PROMPT: Scan the material and copy every line in which "news" appears.

RECORD EXTRACTS:
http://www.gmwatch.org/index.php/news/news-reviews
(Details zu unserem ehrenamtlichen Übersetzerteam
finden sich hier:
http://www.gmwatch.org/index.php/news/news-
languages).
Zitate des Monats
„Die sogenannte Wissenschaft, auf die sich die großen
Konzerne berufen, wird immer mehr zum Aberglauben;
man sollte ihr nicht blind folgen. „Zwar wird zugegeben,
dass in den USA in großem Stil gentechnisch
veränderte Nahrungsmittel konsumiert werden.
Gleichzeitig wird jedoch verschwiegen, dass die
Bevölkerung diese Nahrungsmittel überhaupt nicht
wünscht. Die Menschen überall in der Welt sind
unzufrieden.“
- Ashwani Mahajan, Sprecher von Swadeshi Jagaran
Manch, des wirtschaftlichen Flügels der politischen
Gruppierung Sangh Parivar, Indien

WRITTEN ANSWER:
http://www.gmwatch.org/index.php/news/news-reviews
http://www.gmwatch.org/index.php/news/news-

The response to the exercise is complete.